Giles v. Woods

103 So. 561 | Ala. | 1925

Counts 1 and 2 of the complaint are the common counts for money had and received and account stated, and counts 3 and 4 set up the facts showing how the defendant received the money claimed, and the nature of plaintiff's right thereto.

The facts of the case are substantially without dispute. Prior to and following October 1, 1918, John Brenton Woods was a soldier in the United States Army, and had a wife and a child seven years of age living in Birmingham, Ala. Pursuant to the Act of Congress approved October 6, 1917 (U.S. Comp. St. 1918, U.S. Comp. St. Ann. Supp. § 514nnnn et seq.), this soldier filed his application with the veterans' bureau for family allowance and allotment of pay, and an award was made thereon directing payment and specifying the allottee as "Hattie Jiles (Gdn. for 1 c)" — meaning "Hattie Jiles, as guardian for one child."

The first allotment check for $15.47, was drawn on October 1, 1918, payable to the order of Hattie Jiles, "Gdn. for 1 c of Johnie Brenton Woods." Thereafter allotment checks were drawn on the 1st day of each month down to and including August 1, 1919, payable to Hattie Jiles, but only those for April and August bore the memorandum indorsement "Gdn. for 1 c of Johnie Brenton Woods."
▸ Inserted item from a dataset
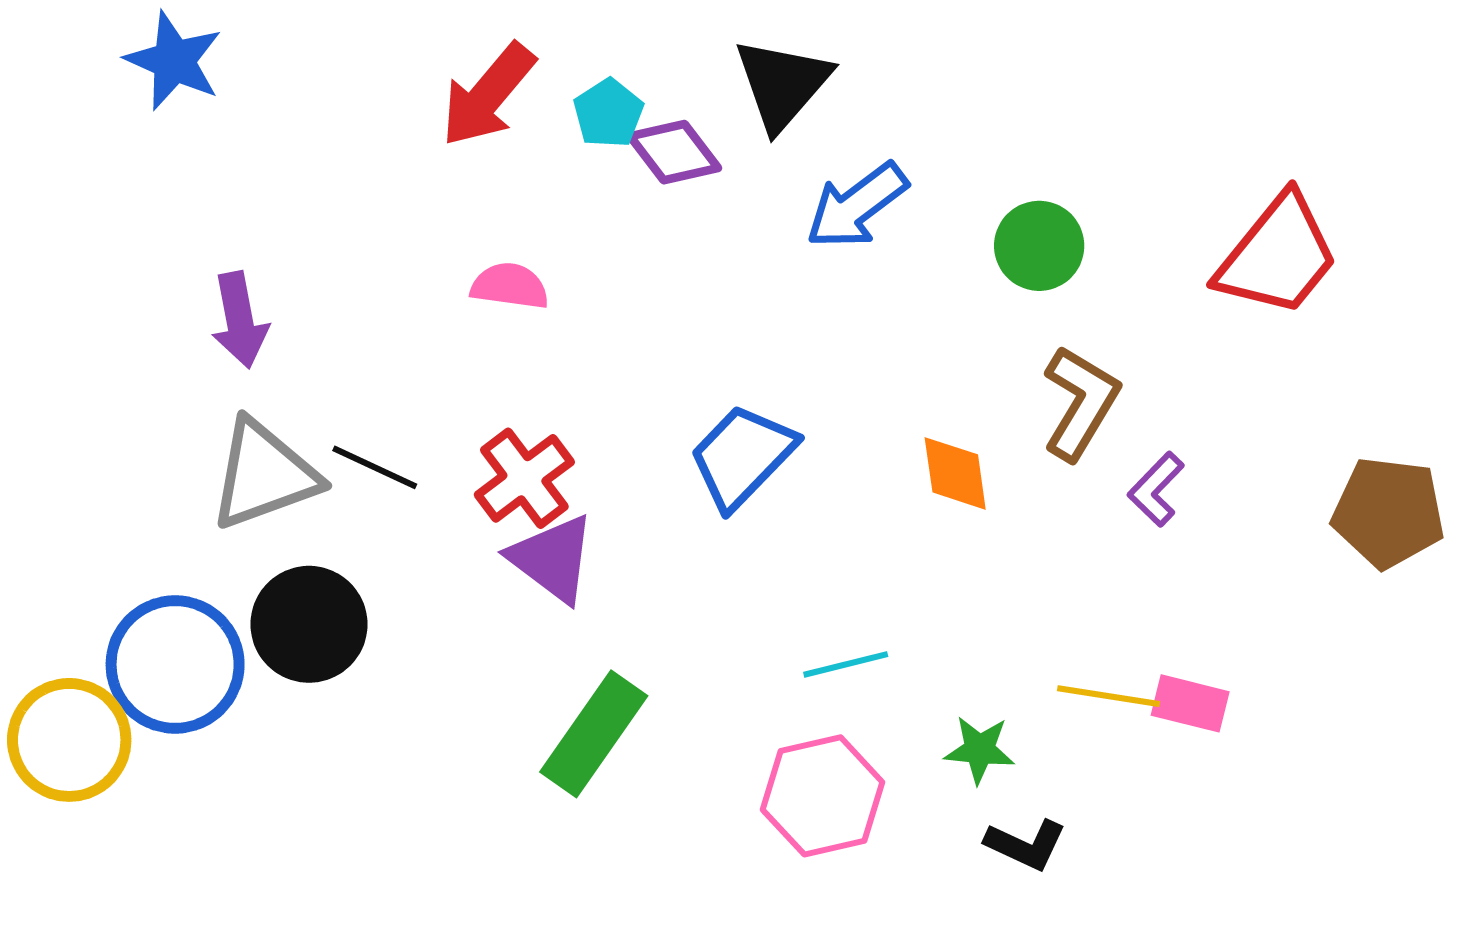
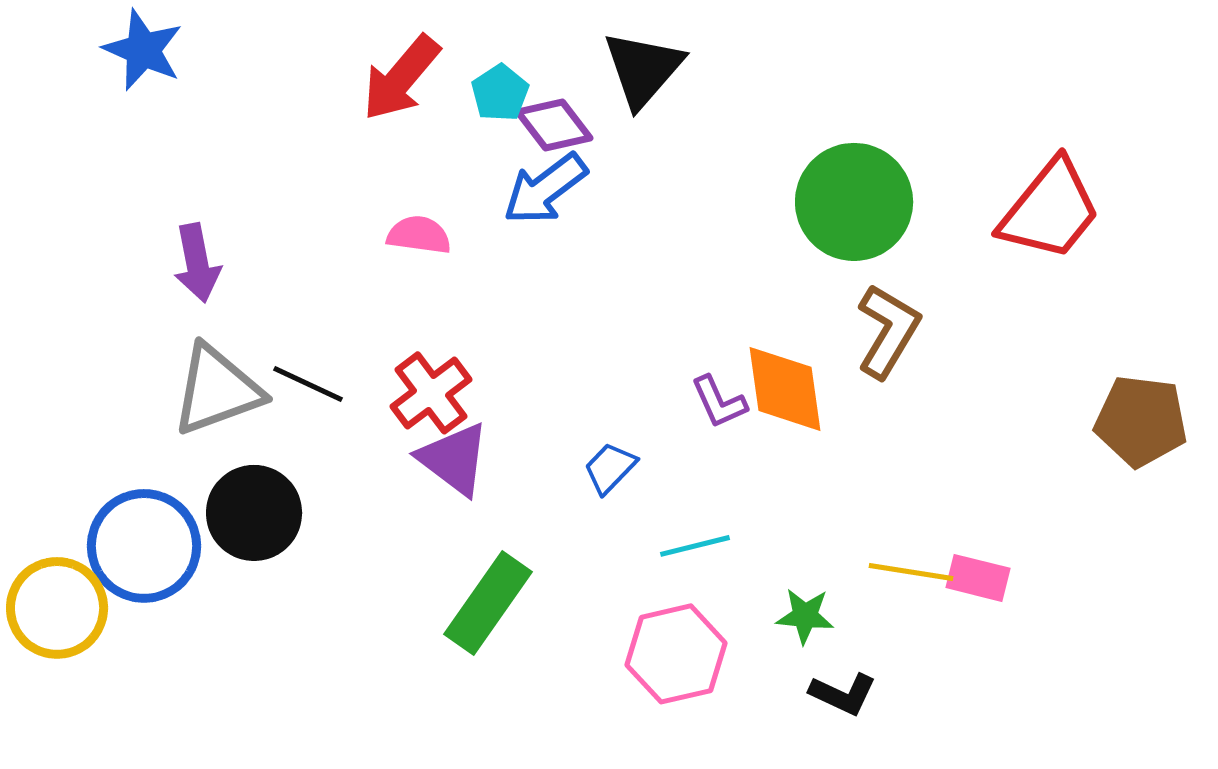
blue arrow: (857, 206) -> (545, 189), moved
green circle: (1039, 246) -> (854, 202), size x1.6
blue trapezoid: (742, 456) -> (610, 468), moved, size x0.6
orange diamond: (955, 473) -> (785, 389), size x1.4
purple L-shape: (1156, 489) -> (719, 402), moved, turned -68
The defendant collected these several checks, amounting to $241. Her testimony is that she was expecting an allotment herself, on account of her brother, and that she did not notice the indorsement on the first check, or either of the later ones, and that she thought she herself was the beneficiary, and did not know the payments were intended for her brother's child, the plaintiff. She asserts that she had no knowledge that she was designated by the bureau as guardian of her brother's child.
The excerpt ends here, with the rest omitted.